Чистые видеокассеты? Зачем они ему нужны? Я плохо соображала. Эванжелина глядела на меня с сочувствием и нерешительностью.
— Возьми ключи от «семерки», она в гараже… — простонала я. — Отвези ему кассеты.
Раз необходимо выполнить просьбу Сергея, придется нарушить запрет и воспользоваться новым автомобилем. С «шестеркой» Эванжелина не справилась бы. Мало того что там отказала вторая передача, стерлись тормозные колодки, я к тому же забыла залить бензин.
— Нет, я не могу тебя бросить в таком состоянии, — возмутилась Эванжелина.
Но когда дело касается просьб Сергея, разговор может идти о жизни и смерти. Раз ему нужны кассеты, я не могу его подвести.
— Прошу, отвези… Оставь дверь открытой, сейчас приедет «скорая».
Эванжелина с сомнением оглядела мою скорчившуюся фигуру, но привычка слушаться взяла верх, поэтому она нашла ключи от гаража, заверила, что вернется мигом, и вышла из квартиры.
Медленно тянулись минуты, перед глазами плыли черные круги. Я уже не понимала, сколько прошло времени. За окном что-то грохнуло. Боль терзала меня. Как мало мы ценим здоровье, когда оно есть. И как моментально меркнут все краски жизни, едва подступит недомогание. Но сейчас боль была кстати, она отвлекала меня от мыслей о погибшем Антрекоте.

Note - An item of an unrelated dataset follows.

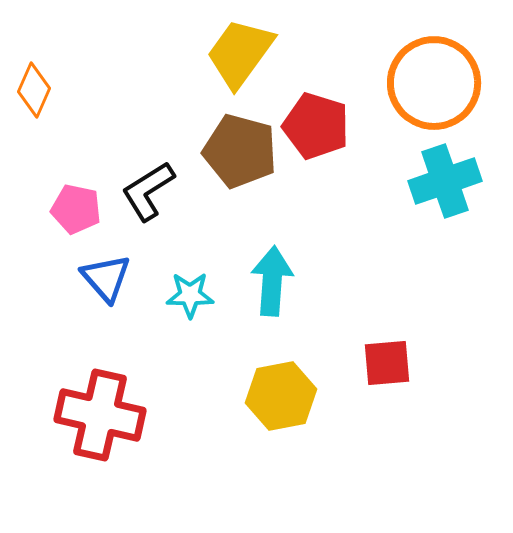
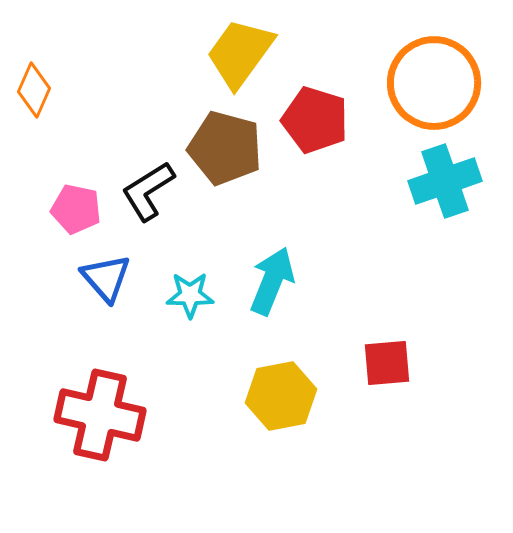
red pentagon: moved 1 px left, 6 px up
brown pentagon: moved 15 px left, 3 px up
cyan arrow: rotated 18 degrees clockwise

Наконец-то кто-то вошел в квартиру. Я подала едва различимый звуковой сигнал. Три человека в белых халатах смотрели на меня, как бы взвешивая, а стоит ли вообще возиться с таким жалким созданием цвета мякоти спелого киви. Боль продолжала разрастаться, она выросла до огромных размеров, и мое тело уже было легким и ненужным приложением к этой самоподпитывающейся субстанции.

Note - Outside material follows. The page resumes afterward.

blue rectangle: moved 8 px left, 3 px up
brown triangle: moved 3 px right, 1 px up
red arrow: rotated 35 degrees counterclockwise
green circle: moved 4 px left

Врачи заглядывали мне в рот, тянули веки и давили пальцами живот, не переставая переговариваться между собой. Даже в моем плачевном состоянии нельзя было не заметить, что они сильно чем-то встревожены. Но отнюдь не состоянием пациентки.
— Скоро просто по улице пройти будет нельзя… — говорила маленькая очкастая брюнетка, издевательски протыкая пальцем мою печень. — Вы представляете, на наших глазах! Я до сих пор не могу прийти в себя…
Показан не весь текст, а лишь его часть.